Jeremy and Noor are playing a game where they each draw a marble from a bag, and whoever draws the marble worth the most points wins. Red marbles are worth 1 point, green marbles are worth 2 points, blue marbles are worth 3 points, and white marbles are worth 10 points. There are 4 of each type of marble in the bag. Jeremy draws a blue marble from the bag and does not replace it.

Part A: If Noor draws a marble next, what is the expected value of Noor’s marble? Show your work.

Part B: Does this mean that Noor is more likely to win than to lose? Explain your answer.

What's left in the bag:

4R, 4G, 3B, 4W = 15 marbles total
Expected value
= ∑ x P(x)
=(4*1+4*2+3*3+4*10)/15
=4.07

Thank you!!!

You're welcome!

Part A: To find the expected value of Noor's marble, we need to consider the probabilities of each possible outcome and multiply them by their respective point values.
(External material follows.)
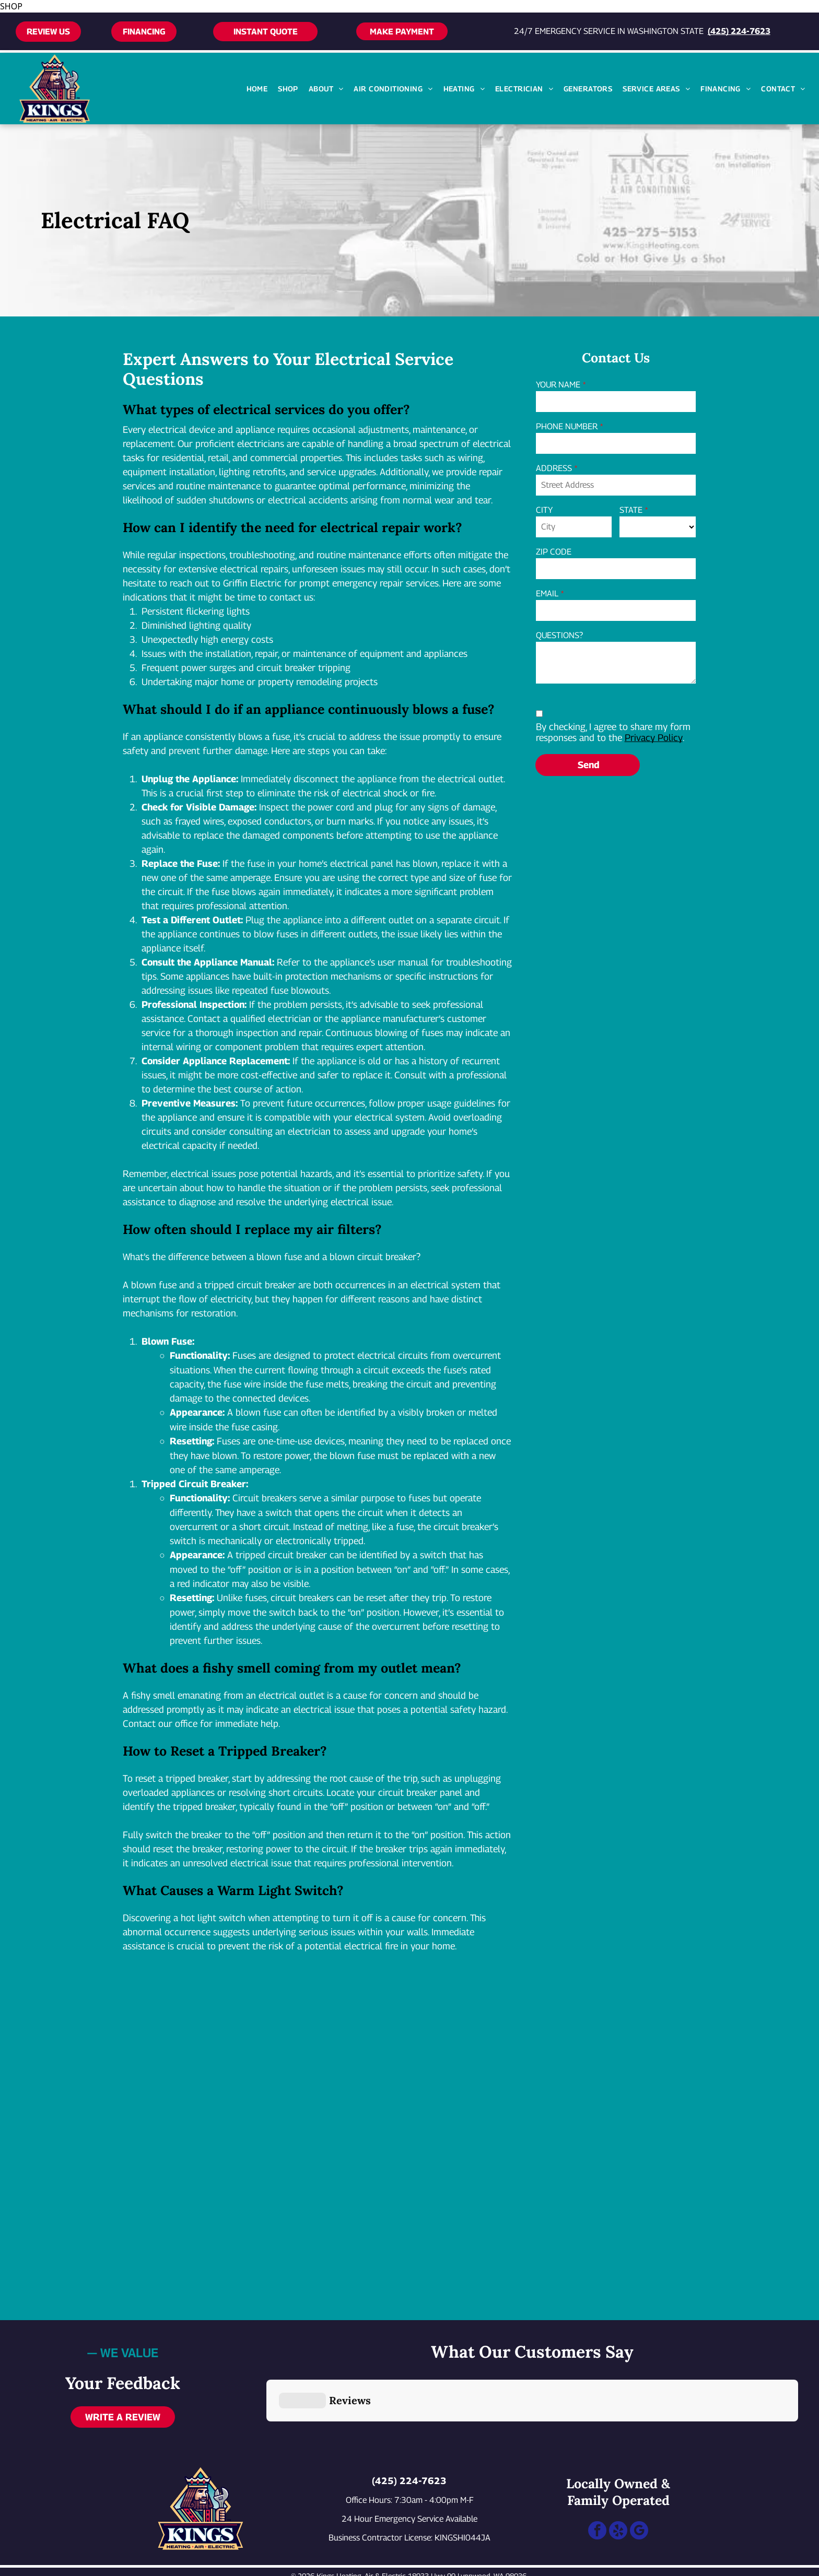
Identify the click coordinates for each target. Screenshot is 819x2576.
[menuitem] (257, 88)
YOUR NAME (558, 385)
Before Jeremy drew a blue marble, there were a total of 4 red marbles, 4 green marbles, 3 blue marbles, and 4 white marbles in the bag.

Now, let's calculate the probabilities of each possible outcome for Noor's draw:

1. Drawing a red marble: There are 4 red marbles remaining out of 15 total marbles.
Probability = 4/15
Point value = 1

2. Drawing a green marble: There are still 4 green marbles remaining out of 15 total marbles.
Probability = 4/15
Point value = 2

3. Drawing a blue marble: There are 2 blue marbles left out of 15 total marbles (Jeremy took 1 blue marble).
Probability = 2/15
Point value = 3

4. Drawing a white marble: There are still 4 white marbles remaining out of 15 total marbles.
Probability = 4/15
Point value = 10

Now, we can calculate the expected value using the formula:

Expected value = (Probability of outcome 1 × Point value of outcome 1) + (Probability of outcome 2 × Point value of outcome 2) + (Probability of outcome 3 × Point value of outcome 3) + (Probability of outcome 4 × Point value of outcome 4)

Expected value = (4/15 × 1) + (4/15 × 2) + (2/15 × 3) + (4/15 × 10)
Expected value = 4/15 + 8/15 + 6/15 + 40/15
Expected value = 58/15
Expected value ≈ 3.87 points

Therefore, the expected value of Noor's marble is approximately 3.87 points.

Part B: The expected value tells us the average number of points Noor can expect to get when she draws a marble. In this case, Noor's expected value is 3.87 points. Since the maximum possible points for a single marble is 10, it means Noor is more likely to win than to lose. However, it does not guarantee her victory in any one draw. It simply suggests that if the game were to be played many times, Noor would likely accumulate more points than Jeremy over time.